Eating cookies or socializing: Changing the habit loop

Coworkers in cafeteria

Before Charles Duhigg could lose weight, he needed to understand the cue that took him to the cafeteria every day to buy a cookie.

Why did he eat a cookie as a mid-afternoon break?

Every day at about 3:30 Charles Duhigg would go to the cafeteria, buy a cookie and chat with his co-workers. This habit had led to a weight gain of eight pounds. If he wanted to lose weight, the experts said, he first had to figure out his habit loop.

How do our brains create habits?

Brain researchers found that after rats learned to navigate a maze, they essentially turned off the decision-making parts of their brains. We do much the same with many of our daily activities. We operate on auto-pilot with things like brushing our teeth and backing out of the driveway.

It’s a three-step process

  1. A cue, or trigger, tells your brain to turn on automatic and which habit to use.
  2. A routine takes over. This can be physical or mental or emotional.
  3. A reward helps your brain figure out if this particular loop is worth remembering for the future.

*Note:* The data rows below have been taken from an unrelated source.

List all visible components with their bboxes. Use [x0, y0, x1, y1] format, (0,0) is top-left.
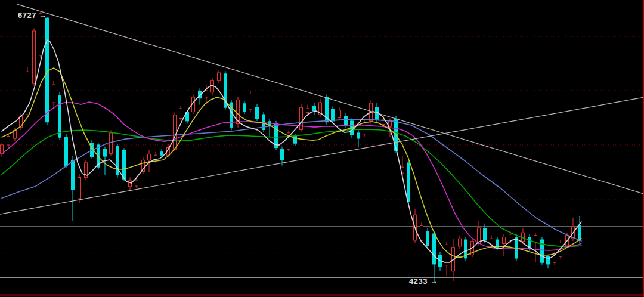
candle-1 — [7, 134, 10, 148]
candle-20 — [129, 178, 132, 190]
candle-41 — [262, 112, 265, 132]
candle-body-down — [541, 240, 544, 262]
candle-85 — [541, 237, 544, 265]
candle-body-up — [420, 225, 423, 240]
candle-body-down — [484, 228, 487, 240]
candle-22 — [142, 157, 145, 174]
candlestick-chart[interactable]: 6727 →4233 → — [0, 0, 644, 297]
candle-86 — [547, 255, 550, 269]
candle-73 — [465, 237, 467, 261]
candle-body-up — [78, 178, 81, 199]
candle-8 — [52, 81, 55, 107]
candle-0 — [1, 143, 4, 157]
moving-average-lines — [2, 40, 581, 262]
candle-series — [1, 12, 581, 283]
candle-body-down — [332, 109, 335, 121]
high-price-label: 6727 → — [18, 11, 47, 20]
candle-body-up — [218, 73, 221, 81]
candle-body-up — [503, 237, 506, 244]
descending-resistance — [17, 4, 644, 194]
candle-body-down — [345, 116, 348, 126]
candle-body-down — [578, 225, 581, 241]
candle-56 — [357, 130, 360, 147]
ma-green — [2, 129, 581, 246]
candle-49 — [313, 103, 316, 115]
candle-body-up — [249, 94, 252, 110]
candle-11 — [72, 156, 75, 221]
candle-body-up — [205, 91, 208, 97]
candle-40 — [256, 104, 259, 121]
candle-67 — [426, 228, 429, 249]
candle-body-up — [509, 234, 512, 240]
candle-body-down — [426, 231, 429, 246]
candle-27 — [174, 112, 177, 151]
candle-52 — [332, 106, 335, 123]
candle-47 — [300, 104, 303, 132]
candle-body-down — [46, 18, 49, 122]
candle-body-down — [281, 149, 284, 159]
candle-body-up — [174, 115, 177, 149]
ma-blue — [2, 119, 581, 241]
candle-body-down — [104, 149, 107, 156]
candle-42 — [268, 119, 271, 137]
candle-35 — [224, 71, 227, 110]
candle-50 — [319, 99, 322, 117]
candle-body-down — [65, 137, 68, 166]
ma-white — [2, 40, 581, 262]
candle-body-up — [363, 122, 366, 134]
candle-70 — [445, 242, 448, 276]
candle-body-up — [39, 14, 42, 55]
candle-body-up — [306, 109, 309, 112]
candle-18 — [116, 144, 119, 177]
candle-body-down — [357, 133, 360, 138]
price-annotations: 6727 →4233 → — [18, 11, 438, 286]
candle-body-down — [433, 234, 436, 264]
chart-canvas[interactable]: 6727 →4233 → — [0, 0, 644, 297]
candle-body-up — [148, 154, 151, 160]
candle-body-up — [52, 85, 55, 103]
candle-5 — [33, 29, 36, 86]
candle-38 — [243, 101, 246, 114]
candle-body-down — [58, 95, 61, 137]
candle-10 — [65, 134, 68, 168]
candle-body-down — [160, 152, 163, 156]
candle-body-down — [243, 104, 246, 112]
candle-64 — [407, 160, 410, 204]
candle-34 — [218, 70, 221, 83]
candle-body-up — [459, 239, 462, 246]
candle-53 — [338, 107, 341, 120]
candle-45 — [287, 130, 290, 151]
candle-81 — [515, 234, 518, 261]
candle-body-up — [338, 110, 341, 118]
candle-body-down — [123, 150, 126, 179]
candle-body-up — [7, 136, 10, 145]
candle-33 — [211, 78, 214, 95]
candle-72 — [459, 236, 462, 249]
candle-body-down — [407, 163, 410, 202]
candle-84 — [534, 233, 537, 262]
candle-body-up — [110, 133, 113, 154]
candle-28 — [179, 106, 182, 121]
candle-body-down — [256, 107, 259, 119]
candle-36 — [230, 100, 233, 131]
candle-body-up — [129, 181, 132, 187]
candle-body-up — [179, 109, 182, 118]
candle-body-up — [389, 121, 392, 126]
candle-body-up — [33, 31, 36, 83]
support-level-lines — [0, 227, 644, 277]
candle-body-down — [72, 160, 75, 189]
candle-57 — [363, 119, 366, 137]
candle-39 — [249, 91, 252, 112]
ma-yellow — [2, 68, 581, 257]
candle-body-up — [135, 180, 138, 186]
low-price-label: 4233 → — [409, 277, 438, 286]
candle-12 — [78, 174, 81, 203]
candle-13 — [85, 160, 88, 180]
candle-body-down — [313, 106, 316, 110]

Over time, this loop — cue, routine, reward; cue, routine, reward — becomes more and more automatic. Most cues and rewards are very subtle, and we might not notice them. But our neural system does, and it uses them to build automatic behaviors.

These patterns will continue unless we make conscious decisions to change the pattern, or someone else steps in to change the pattern.

The cookie-eating trigger

“What was the cue?” Duhigg asked himself. “Hunger? Boredom? Low blood sugar? And what was the reward? The taste of the cookie itself? The temporary distraction from my work? The chance to socialize with colleagues?”

He tried various things to see which one provided the right reward. He took a walk outside; he bought coffee or an apple instead of a cookie.

It turned out that he wanted to socialize. When he walked to a colleague’s desk and chatted for a few minutes, his cookie urge was gone.

For a few days Duhigg kept track of where he was, what he was doing and what time it was when the cookie urge appeared. He found that every day around 3:30 he needed a break.

His new habit is to get up from his desk at around 3:30, stretch, wander over to a colleague’s desk and chat for a few minutes. The cookie urge has gone away, and he has lost 21 pounds (12 of them by stopping the cookie habit).

We are all creatures of habit

Our daily habits influence our decisions. One study found that our habits affect 45 percent of the choices we make every day.

Marketers, coaches and politicians are using the science of habit formation to make changes in shoppers, players and voters. You can use it too—to change your own habits, or to change the habits of others.

Can you make recycling or composting a habit in your audiences? Can you get people to turn out the lights or walk instead of drive? Studying habit formation will give you some clues.

The information in this post is from a New York Times article. The article is an excerpt from Charles Duhigg’s book The Power of Habit.

Ed. note: In honor of my 10th anniversary in business, I am updating and reposting some of the posts from my (now-defunct) Sage Enviro blog to make it easier for people to find them.